Aplicação de recursos públicos em Ciências

Data: 16/09/2011

Wanderley de Souza

Quase todos os dias ao ler os principais jornais do País tomamos conhecimento de escândalos envolvendo a utilização indevida de recursos públicos por autoridades, dos mais diferentes níveis, por organizações não governamentais e outros. Em alguns momentos, o problema está na seleção de empresas, com ausência de processo transparente de escolha. Em outras, se constata o superfaturamento. Em casos ainda mais graves, sabe-se que houve pagamento sem que nada tenha sido feito.



A análise mais aprofundada das notícias deixa claro que tem faltado controle por parte dos órgãos do governo que liberam os recursos, o que já foi constatado e tornado público pela Controladoria Geral da União (CGU).
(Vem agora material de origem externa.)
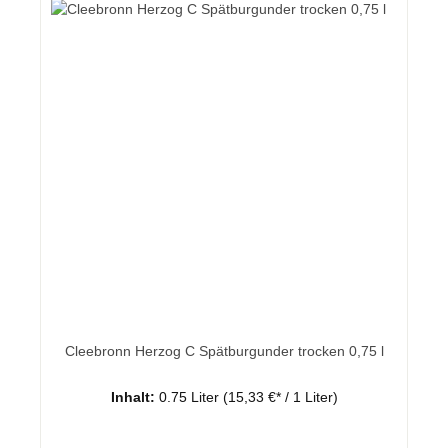
Cleebronn Herzog C Spätburgunder trocken 0,75 l
Inhalt:
0.75 Liter
(15,33 €* / 1 Liter)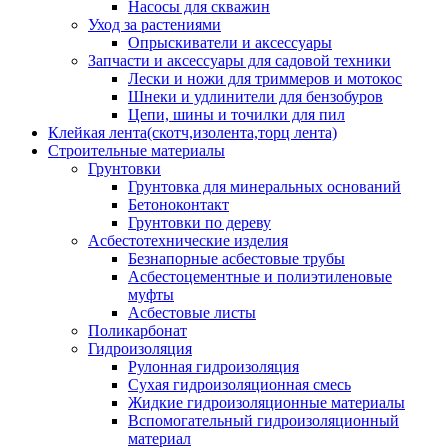
Насосы для скважин
Уход за растениями
Опрыскиватели и аксессуары
Запчасти и аксессуары для садовой техники
Лески и ножи для триммеров и мотокос
Шнеки и удлинители для бензобуров
Цепи, шины и точилки для пил
Клейкая лента(скотч,изолента,торц лента)
Строительные материалы
Грунтовки
Грунтовка для минеральных оснований
Бетоноконтакт
Грунтовки по дереву
Асбестотехнические изделия
Безнапорные асбестовые трубы
Асбестоцементные и полиэтиленовые
муфты
Асбестовые листы
Поликарбонат
Гидроизоляция
Рулонная гидроизоляция
Сухая гидроизоляционная смесь
Жидкие гидроизоляционные материалы
Вспомогательный гидроизоляционный
материал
Tais fatos tem sido objeto de conversas cada vez mais frequentes pela sociedade brasileira como um todo e pela comunidade científica em particular.



A atividade científica no Brasil é praticamente mantida com recursos públicos, oriundos dos orçamentos de órgãos do Ministério de Ciência, Tecnologia e Inovação (MCTI), através do Conselho Nacional de Desenvolvimento Científico e Tecnológico (CNPq) e da Financiadora de Estudos e Projetos (Finep), do Ministério da Educação, através da Fundação de Coordenação e Aperfeiçoamento de Pessoal de Nível Superior (Capes) e da várias fundações estaduais de apoio à pesquisa (Faps). Para se conseguir apoio financeiro para um projeto de pesquisa é preciso submeter, a um destes órgãos, documentação detalhada contendo os objetivos da proposta, as metas a serem cumpridas, detalhar os métodos que serão utilizados para cumprimento das metas, etc.



Além disso, é fundamental para o exame de mérito a experiência prévia do proponente na área, exige-se ainda um orçamento detalhado, com justificativa para cada item e no caso da compra de equipamentos ou edificação, mesmo que seja uma pequena reforma, propostas apresentadas por pelo menos três empresas especializadas. Cada projeto é submetido à análise por pesquisadores atuantes na área e localizados em instituições diferentes daquela onde trabalha o solicitante. Em seguida, o projeto é ainda julgado por uma comissão de especialistas que analisa de forma colegiada cada proposta. Muitas vezes se discute algumas horas para aprovar ou negar um auxílio de R$ 20 mil (é isto mesmo, estou falando de vinte mil reais).



Na área da Ciência os zeros à direita surgem em poucos casos e após muita discussão. Quando o recurso é liberado, há sempre um pesquisador responsável por sua aplicação correta e este deve ao final do projeto apresentar relatório técnico detalhado bem como comprovação de cada cheque emitido com a nota fiscal correspondente. Este sistema vem sendo utilizado há muitos anos e lida com milhares de projetos, certamente em número superior aos processos que passam de maneira rápida e sem análise detalhada pelos vários ministérios, secretarias de Estado e diferentes órgãos de governo federal, estaduais e municipais. Nestes casos, abundam os zeros à direita, envolvendo valores muitas vezes surpreendentes.



A descrição acima de como funciona o setor científico brasileiro explica porque a comunidade científica vem, de forma crescente, se indignando com o descalabro que ocorre em áreas governamentais. É com surpresa que tomamos conhecimento dos valores envolvidos em "projetos" submetidos por uma gama enorme de instituições ou mesmo objeto de emendas parlamentares, sem que se exija, para liberação dos recursos, uma análise colegiada e criteriosa das propostas apresentadas. Muitas decisões de aprovação e liberação de recursos são feitas após uma leitura rápida do processo e por pessoas que não são especialistas na área. Cabe às autoridades efetivamente interessadas na utilização racional dos recursos públicos, analisar o processo utilizado pela área de Ciência e Tecnologia para liberação de recursos públicos e adaptá-lo para todas as demais áreas.



Wanderley de Souza é professor titular da UFRJ, diretor de Programas do Inmetro, membro da Academia Brasileira de Ciências e da Academia Nacional de Medicina.